Le Vityaz aurait aussi pu changer de visage grâce à Artemi Panarin, héros de la finale du Mondial junior. Mais à son retour, il s’est fait sanctionner. Il avait eu l’autorisation de son club pour participer à la fête pour les champions du monde chez le premier ministre, mais devait ensuite retourner à l’entraînement. Or, l’équipe est ensuite partie enregistrer une émission pour la première chaîne, et comme la télévision n’était pas incluse dans la dérogation, Panarin a été suspendu le lendemain. On ne rigole pas avec la discipline au Vityaz ! Enfin, sur ce point-là du moins…
Malgré son instabilité, le sulfureux Nazarov a des soutiens, parfois haut placés, qui voudraient le voir à la tête de l’équipe de Russie ! Il était en charge de la sélection « B » en début de saison, avant d’en être écarté lorsqu’il s’est engagé avec le Vityaz. Mais au moment où celui-ci n’était plus en lice pour les play-offs, on l’a renommé entraîneur national, puis on l’a laissé encadrer la Sbornaïa en attendant que Bykov et Zakharkin finissent leur saison en club. Au moment où les sélectionneurs sont revenus, Nazarov s’est cependant vu proposer un simple rôle d’observateur des équipes adverses, et il a préféré provoquer un clash et claquer la porte plutôt que de ne pas accéder au banc.
Amur Khabarovsk (22e) : attaque gelée

Les joueurs non plus ne gardent pas d’attaches sur les rives du fleuve Amour, mais c’est de leur fait. Ville ouverte sur l’Asie et pittoresque, Khabarovsk est une cité bien plus agréable à vivre que les centres industriels russes, si l’on supporte le climat. Mais pour un hockeyeur, ce n’est pas le paradis : pendant la saison sportive, on ne profite guère des parcs sous la neige par -20°C, et on passe surtout son temps dans l’avion pour rejoindre les autres régions de Russie.
Imaginez donc quand vous devez traverser le pays comme Sergei Peretyagin, échangé sans qu’on lui demande son avis (la KHL ayant copié les systèmes de la KHL) de Saint-Pétersbourg, la capitale des tsars, jusqu’à Khabarovsk. Le défenseur de 27 ans, international lors de l’Euro Hockey Tour 2008, s’y est pourtant bien fait et a été le seul joueur à terminer avec une fiche positive (+3).
Le problème vient plutôt de l’attaque. Seuls deux joueurs ont marqué douze buts : Radik Zakiev, meilleur marqueur inattendu car passé de 6 à 25 points en un an, et l’international letton Martins Cipulis, pourtant souvent considéré comme un attaquant défensif dans sa carrière.

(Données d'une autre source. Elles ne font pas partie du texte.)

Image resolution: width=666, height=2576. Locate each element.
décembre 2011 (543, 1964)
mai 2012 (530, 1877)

Metallurg Novokuznetsk (23e) : au fond de la mine

C’est finalement Leonid Weisfeld, ex-arbitre connu comme commentateur télé, qui a été engagé comme directeur sportif. Il a choisi de nommer comme coach Anatoli Emelin, car il pensait que l’ancien disciple de Piotr Vorobiev à Togliatti, pourrait mettre en place le système défensif qui a fait le renommée du Lada, seul moyen selon lui d’obtenir des résultats avec un effectif aux compétences limitées. Le béton au secours du charbon ? Les galeries se sont colmatées et cela n’a pas empêché le Metallurg de finir avec la moins bonne défense, en plus de la moins bonne attaque.

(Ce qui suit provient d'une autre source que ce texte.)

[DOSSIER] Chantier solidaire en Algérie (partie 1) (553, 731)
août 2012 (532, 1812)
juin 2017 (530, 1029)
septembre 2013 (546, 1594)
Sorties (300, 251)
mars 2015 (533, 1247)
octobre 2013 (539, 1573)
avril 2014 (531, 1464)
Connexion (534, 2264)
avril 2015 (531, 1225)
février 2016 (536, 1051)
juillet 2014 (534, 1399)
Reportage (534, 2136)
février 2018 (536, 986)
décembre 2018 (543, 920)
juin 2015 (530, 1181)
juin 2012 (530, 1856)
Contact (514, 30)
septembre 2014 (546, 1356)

Avec sa patinoire d’un autre âge et ses douches malodorantes, Novokuznetsk est une des destinations les moins attractives de la KHL, et il n’a pour lui que ses qualités de club formateur. Il a fourni à la Russie deux champions du monde juniors… mais ils sont tous deux partis. L’attaquant Maksim Kitsyn est resté en Amérique du nord, dans le club junior de Missisauga, après la compétition. Le défenseur Dmitri Orlov, lui, n’a pas voulu des vacances prématurées et est parti après la fin de la saison régulière (février) pour l’AHL, mais surtout il a racheté sa dernière année de contrat et restrera en Amérique du nord pour le camp NHL en début saison prochaine. On voit mal comment les mineurs pourraient sortir de leur trou.